# Netherworld 2009



## Rahnefan (May 1, 2009)

Just went to Netherworld in Norcross, Georgia tonight for the first time. Did both attractions (Blood Night and Zombie Rampage).

Waiting in line was actually fun; the parking lot was amply supplied with actors in detailed, interesting costumes, scaring folks and interacting with people in line. They were really good at it.

Inside, it was mostly dark. So it was difficult to see but there was careful attention to detail. I really want to know who did their Necronomicon pages because no two of them looked alike, and there were a bunch of them. The only time you could walk five feet without encountering some interesting new thing was when you were negotiating some blind corridors. There was one short vortex tunnel and two long ones and they were all VERY effective. Walls, ceilings, and even the floors varied with the area you were in. Statues were well shaped, well aged, and well placed. Angle, perspective, timing, they thought of it all. And though I want to spend hours studying the place, the dark really set the mood, because when you did see something, it was awesome.

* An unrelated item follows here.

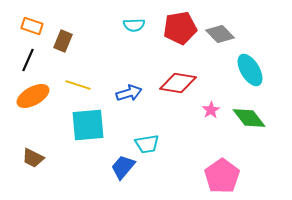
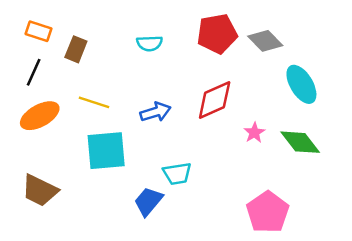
cyan semicircle: (134, 25) -> (149, 43), moved
red diamond: (178, 83) -> (215, 100), turned -33
brown trapezoid: (33, 158) -> (40, 190), size x1.4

Can't comment much on costumes inside because I couldn't see many of them! It really was dark. But in places they were as lifelike as could be. The actors are excellent at what they do; I'd see them coming sometimes and still they'd get me. Other times it was like, "is that a prop or an actor? It's an actor. No, a prop. A prop, right?" BOO! Hell no, it was an actor, they got me again.

The major attraction this year was Blood Night, a vampire theme that was consistent throughout the haunt, and plenty diverse also. The largest animated props that can be found anywhere are there in full glory, and not just one or two of them. And a ton of actors. If you are one who likes his vampires scary and bloodthirsty vs. sparkly and foppish, go to Netherworld.

The only thing that bothered me was that it seemed like I was constantly waiting on the group in front of me to move along. Maybe I should have hung back a bit and studied the environment while they plodded ahead. But it was fun to watch their kids jump and stuff.

Zombie Rampage was short but fun.


----------



## NickG (Sep 12, 2006)

how far away is that from atl ? I'll be in ATL next week for work training... maybe they'll still be open?


----------



## Devils Chariot (May 23, 2007)

I have only been able to see netherworld on the internets. They have great makeup and props. I hope to go sometime.


----------



## Dungeon Keeper (Sep 25, 2009)

Netherworld was great this year. We went opening weekend and were able to see quite a bit since it wasn't overly crowded and we could take our time and not worry about slowing down a group behind us. Some of the little details really make it great, like the different textured floors from carpeing to loose wobbly cobblestone and the stary sky (inside a warehouse).
I agree that the que line is one of the best parts. Watching the sliders work thier magic and getting to see the reactions of the victims is great.


----------



## Rahnefan (May 1, 2009)

nickG, it will take you at most half an hour. May as well call it Atlanta. You can't not go, if you'll be here anyway. It was my first time going but I'll be back.


----------